WBC heavyweight champion Deontay Wilder says he “can’t wait” to face Tyson Fury again, following their controversial draw in Los Angeles on Saturday.
Wilder twice knocked down Fury during the fight, but many observers felt the Briton should have won.
And Fury, 30, said he thought the 33-year-old American would try to avoid a rematch with him “at all costs”.
Wilder claimed he won the fight and was the “more aggressive fighter and landed the more effective punches”.
In a post on Instagram, he said: “You saw the best Fury but you did not get the best Wilder and I still managed to get the job done.”
He added: “At the end of the day, boxing wins. The fans are the real winner and I can’t wait for Wilder Fury 2 to end the controversial talk around the world once and for all.”
Wilder’s trainer Jay Deas said earlier he wanted his fighter to take on Fury again before a potential bout with IBF, WBO and WBA champion Anthony Joshua.
On Tuesday, Briton Joshua wrote on Twitter: “What took this fool [Wilder] so long? Like we ain’t been interested?!!
“Anyway well done Fury! They wanted to get you because they assumed you was finished!! I’ll give you a fair one when your ready! Either one of you!”
Saturday’s fight was scored 115-111 for Wilder, 114-112 for Fury and 113-113, with Alejandro Rochin the judge who had the American as the winner.
Fury said he had “never seen a worse decision in my life” and described it as a “gift” for his opponent.
His promoter Frank Warren said he and the British Boxing Board of Control would write to the WBC demanding another bout.
Fury was also backed by a number of former world champions, including Floyd Mayweather, Lennox Lewis, Tony Bellew and Carl Froch.
Was the count for Fury too slow?
One of the biggest talking points of the fight was Fury’s incredible rise from the canvas in the 12th round, when the former champion received a count from the referee. He recovered and finished the fight strongly.
Wilder has questioned if referee Jack Reiss’ count was too slow.
When a boxer is knocked down, the referee will count over them until they get back on their feet unaided by the count of 10 seconds.
BBC boxing correspondent Mike Costello says the length of Reiss’ count would be “looked back on”.

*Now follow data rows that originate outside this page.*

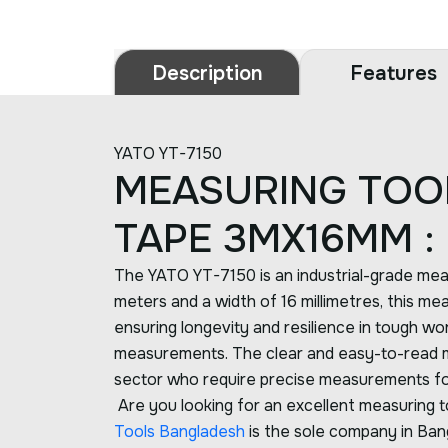
Description
Features
YATO YT-7150
MEASURING TOO
TAPE 3MX16MM :
The YATO YT-7150 is an industrial-grade meas
meters and a width of 16 millimetres, this mea
ensuring longevity and resilience in tough wor
measurements. The clear and easy-to-read mark
sector who require precise measurements for
Are you looking for an excellent measuring to
Tools Bangladesh
is the sole company in Bang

Speaking on BBC Radio 5 live’s boxing podcast, analyst Steve Bunce added: “My gut feeling is it looked to me like Fury started to get up at eight, was he up at 10? That will be debated. It would have been venomously debated if he [Fury] had walked away with the win and the agenda would be ‘it was a long count’.
“It was 25 seconds from the punch to the instruction to ‘box on’, which is probably the long side of what happens.”
Wilder said Reiss was an “amazing ref”, but added: “Did the count start 3-4 seconds too late or was the count too long? is the question many are asking and debating about.”